In the obituary I reproduce below, the anti-imperialist anthropologist Kathleen Gough summarized Ahmad’s work and traced his intellectual itinerary as he moved from the Anglo-American social anthropology he was trained in at Michigan State, to the more critical Marxism that charaecterizes his later work. Gough was Ahmad’s colleague at Simon Fraser University’s Political Science, Sociology, and Anthropology (PSA) department. As Gough recounts briefly, Ahmad arrived on campus amid a serious struggle over the university that his department was deeply enmeshed in. 

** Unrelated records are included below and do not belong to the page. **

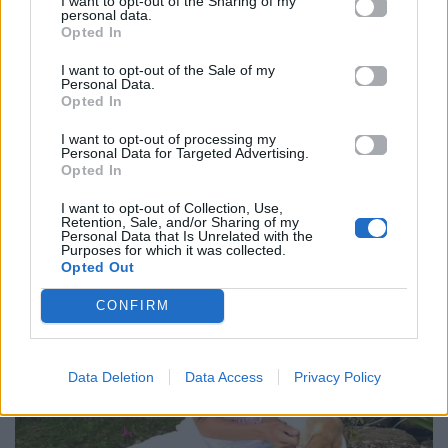
I want to opt-out of the Sharing of my
personal data.
Opted In
I want to opt-out of the Sale of my
Personal Data.
Opted In
I want to opt-out of processing my
Personal Data for Targeted Advertising.
Opted In
I want to opt-out of Collection, Use,
Retention, Sale, and/or Sharing of my
Personal Data that Is Unrelated with the
Purposes for which it was collected.
Opted Out
CONFIRM
Data Deletion
Data Access
Privacy Policy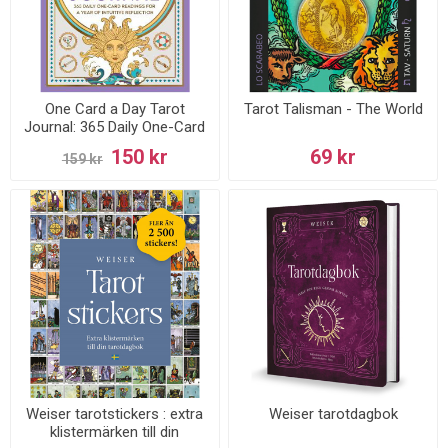
One Card a Day Tarot
Tarot Talisman - The World
Journal: 365 Daily One-Card
Readings for a Year of
150 kr
69 kr
159 kr
Intuitive Reflection
Weiser tarotstickers : extra
Weiser tarotdagbok
klistermärken till din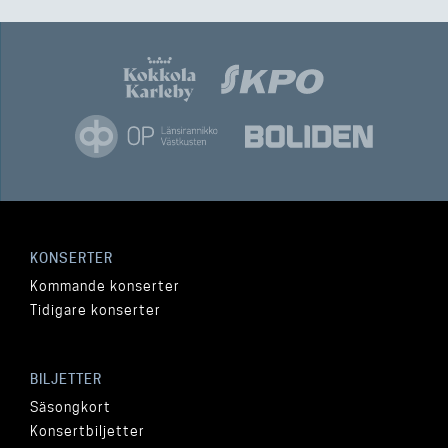
KONSERTER
Kommande konserter
Tidigare konserter
BILJETTER
Säsongkort
Konsertbiljetter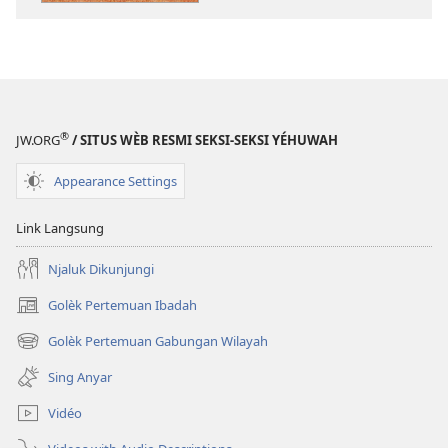
Penjelasan
Penjelasan
sing
sing
Lengkap
Lengkap
soal
soal
Kerajaané
Kerajaané
Gusti
Gusti
®
JW.ORG
/ SITUS WÈB RESMI SEKSI-SEKSI YÉHUWAH
Allah”
Allah”
Appearance Settings
Link Langsung
Njaluk Dikunjungi
Golèk Pertemuan Ibadah
(opens
new
Golèk Pertemuan Gabungan Wilayah
(opens
window)
new
Sing Anyar
window)
Vidéo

The faculty and students of the PSA had resolved in 1969, like those involved with Lumumba-Zapata College at UCSD at around the same time, to develop a radically different way of organizing research and teaching in the university. The department was restructured around three key principles: first, the task of democratizing the university, wherein staff, faculty, and students all had a say in the goings on of the department, including decisions over tenure; second, a commitment to a critical social scientific practice, attuned to a “humane social order” not the needs of governments and corporations; and third, an obligation to integrate their research with the political efforts of oppressed communities beyond the university in British Columbia. Simon Fraser’s administration, however, was not keen on these radical ideas, refusing to acknowledge, among other things, the department’s tenure decisions. Eight faculty members, including Saghir Ahmad, were suspended and later dismissed in the upheaval. In May 1971, the Canadian Association of University Teachers (CAUT), censured Simon Fraser for its actions, a censure which would last until 1977.⁴    

The department was an important site for Ahmad’s transformation as a scholar. Mordecia Benjamin, the dismissed chair of the PSA, wrote in 1970 that the department aimed to abandon the disciplines and “inter-disciplines,” seeking instead to focus their intellectual efforts at understanding “the process of capitalism, imperialism and revolution.”⁵ Lectures and seminars were convened to consider how the world functioned under capitalism and how it might be changed. Among those invited were Harry Magdoff, Ernest Mandel, Eric Wolf, William Hinton, Mary Oppenheimer, Robert Fitch, Grace Lee and James Boggs, Herbert Marcuse, and Marvin Harris.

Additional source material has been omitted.